- [Provided data]
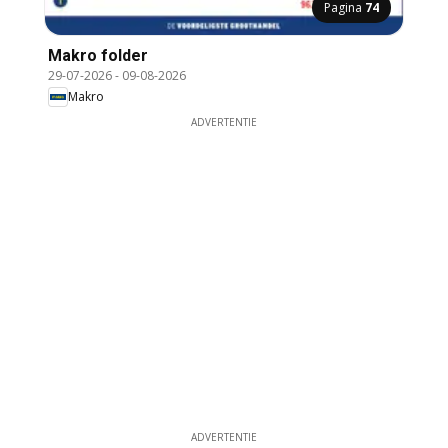
Pagina
74
Makro folder
29-07-2026
-
09-08-2026
Makro
ADVERTENTIE
ADVERTENTIE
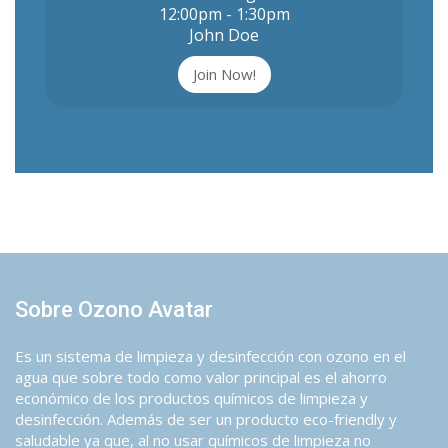
12:00pm - 1:30pm
John Doe
Join Now!
Sobre Ozono Avatar
Es un sistema de limpieza y desinfección con ozono en el
agua que sobre todo como valor principal es el ahorro
económico de los productos químicos de limpieza y
desinfección. Además de ser un producto eco-friendly y
saludable ya que, al no usar químicos de limpieza no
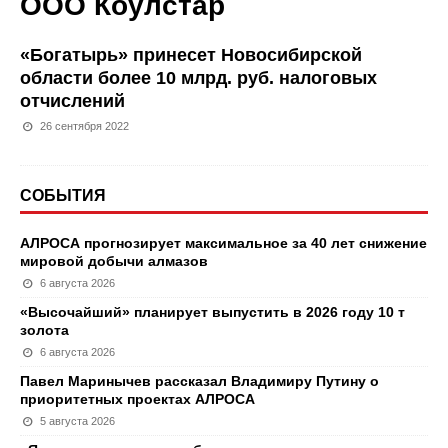
ООО Коулстар
«Богатырь» принесет Новосибирской
области более 10 млрд. руб. налоговых
отчислений
26 сентября 2022
СОБЫТИЯ
АЛРОСА прогнозирует максимальное за 40 лет снижение
мировой добычи алмазов
6 августа 2026
«Высочайший» планирует выпустить в 2026 году 10 т
золота
6 августа 2026
Павел Маринычев рассказал Владимиру Путину о
приоритетных проектах АЛРОСА
5 августа 2026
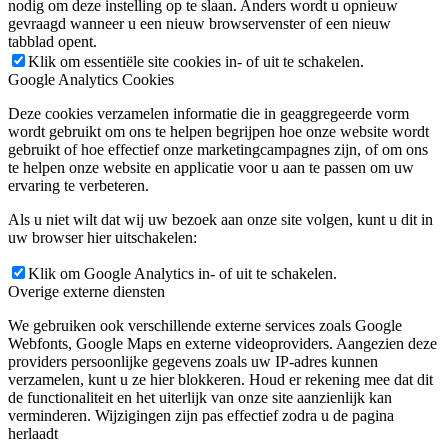
nodig om deze instelling op te slaan. Anders wordt u opnieuw
gevraagd wanneer u een nieuw browservenster of een nieuw
tabblad opent.
Klik om essentiële site cookies in- of uit te schakelen.
Google Analytics Cookies
Deze cookies verzamelen informatie die in geaggregeerde vorm
wordt gebruikt om ons te helpen begrijpen hoe onze website wordt
gebruikt of hoe effectief onze marketingcampagnes zijn, of om ons
te helpen onze website en applicatie voor u aan te passen om uw
ervaring te verbeteren.
Als u niet wilt dat wij uw bezoek aan onze site volgen, kunt u dit in
uw browser hier uitschakelen:
Klik om Google Analytics in- of uit te schakelen.
Overige externe diensten
We gebruiken ook verschillende externe services zoals Google
Webfonts, Google Maps en externe videoproviders. Aangezien deze
providers persoonlijke gegevens zoals uw IP-adres kunnen
verzamelen, kunt u ze hier blokkeren. Houd er rekening mee dat dit
de functionaliteit en het uiterlijk van onze site aanzienlijk kan
verminderen. Wijzigingen zijn pas effectief zodra u de pagina
herlaadt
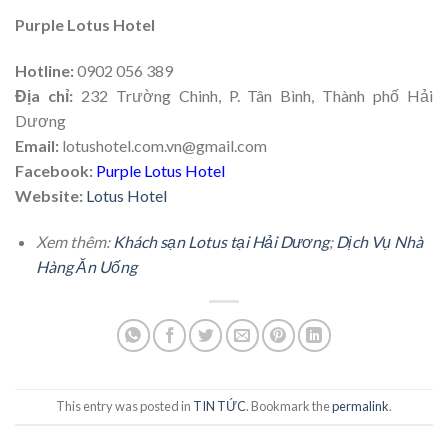
Purple Lotus Hotel
Hotline:
0902 056 389
Địa chỉ:
232 Trường Chinh, P. Tân Bình, Thành phố Hải
Dương
Email:
lotushotel.com.vn@gmail.com
Facebook:
Purple Lotus Hotel
Website:
Lotus Hotel
Xem thêm:
Khách sạn Lotus tại Hải Dương
;
Dịch Vụ Nhà
Hàng Ăn Uống
This entry was posted in
TIN TỨC
. Bookmark the
permalink
.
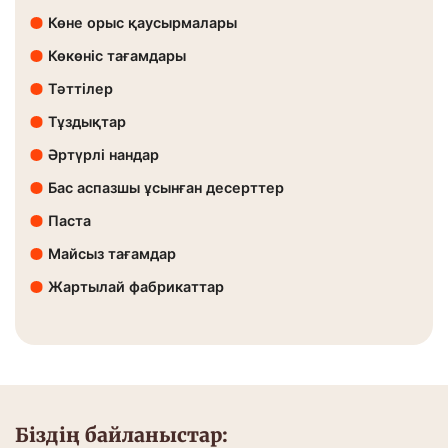
Көне орыс қаусырмалары
Көкөніс тағамдары
Тәттілер
Тұздықтар
Әртүрлі нандар
Бас аспазшы ұсынған десерттер
Паста
Майсыз тағамдар
Жартылай фабрикаттар
Біздің байланыстар:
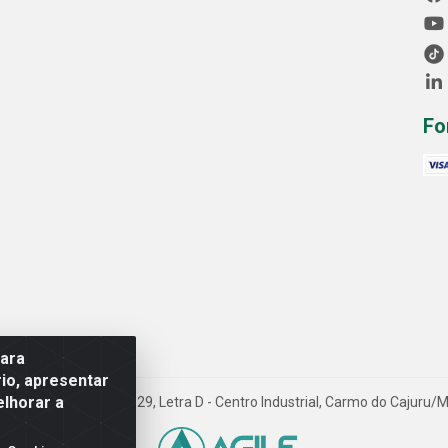
Fo
para
io, apresentar
elhorar a
Avenida Progresso, 1829, Letra D - Centro Industrial, Carmo do Cajuru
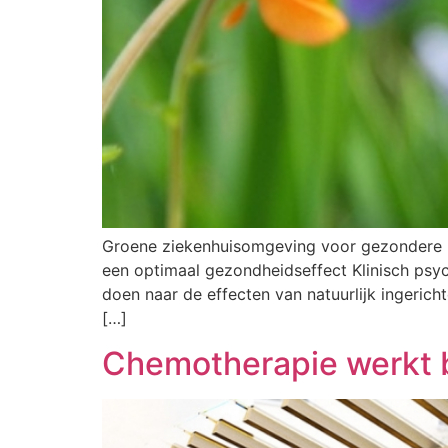
Groene ziekenhuisomgeving voor gezondere pa
een optimaal gezondheidseffect Klinisch ps
doen naar de effecten van natuurlijk ingeri
[…]
Chemotherapie werkt 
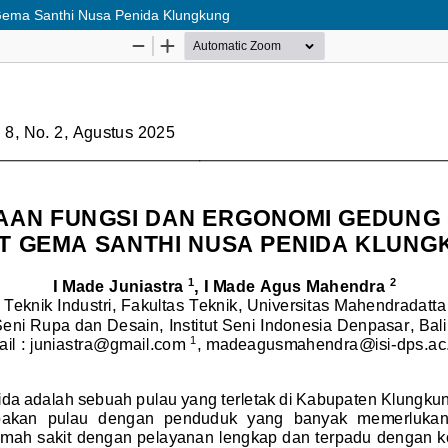
Gema Santhi Nusa Penida Klungkung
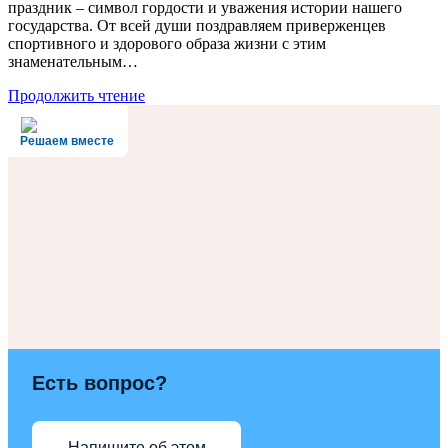
праздник – символ гордости и уважения истории нашего
государства. От всей души поздравляем приверженцев
спортивного и здорового образа жизни с этим
знаменательным…
Продолжить чтение
Решаем вместе
Есть вопрос?
Напишите об этом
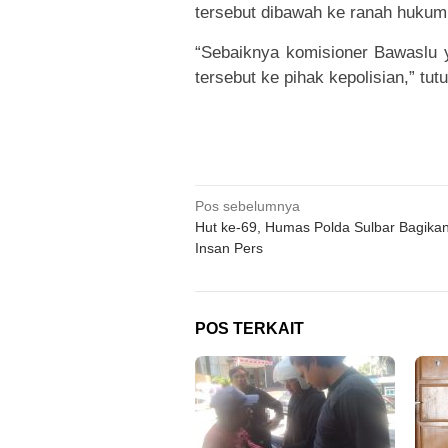
tersebut dibawah ke ranah hukum
“Sebaiknya komisioner Bawaslu 
tersebut ke pihak kepolisian,” tut
Navigasi
Pos sebelumnya
Hut ke-69, Humas Polda Sulbar Bagika
pos
Insan Pers
POS TERKAIT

- [What is being asked] Stop at the line containing "gebruikt of hoe" and include it. Everything from the first line of the material up to there is to be repeated exactly, leaving out pictures.

- [Written response]
Pagina
74
Makro folder
29-07-2026
-
09-08-2026
Makro
ADVERTENTIE
ADVERTENTIE
12:00pm - 1:30pm
John Doe
Join Now!
Sobre Ozono Avatar
Es un sistema de limpieza y desinfección con ozono en el
agua que sobre todo como valor principal es el ahorro
económico de los productos químicos de limpieza y
desinfección. Además de ser un producto eco-friendly y
saludable ya que, al no usar químicos de limpieza no
ООО Коулстар
«Богатырь» принесет Новосибирской
области более 10 млрд. руб. налоговых
отчислений
26 сентября 2022
СОБЫТИЯ
АЛРОСА прогнозирует максимальное за 40 лет снижение
мировой добычи алмазов
6 августа 2026
«Высочайший» планирует выпустить в 2026 году 10 т
золота
6 августа 2026
Павел Маринычев рассказал Владимиру Путину о
приоритетных проектах АЛРОСА
5 августа 2026
nodig om deze instelling op te slaan. Anders wordt u opnieuw
gevraagd wanneer u een nieuw browservenster of een nieuw
tabblad opent.
Klik om essentiële site cookies in- of uit te schakelen.
Google Analytics Cookies
Deze cookies verzamelen informatie die in geaggregeerde vorm
wordt gebruikt om ons te helpen begrijpen hoe onze website wordt
gebruikt of hoe effectief onze marketingcampagnes zijn, of om ons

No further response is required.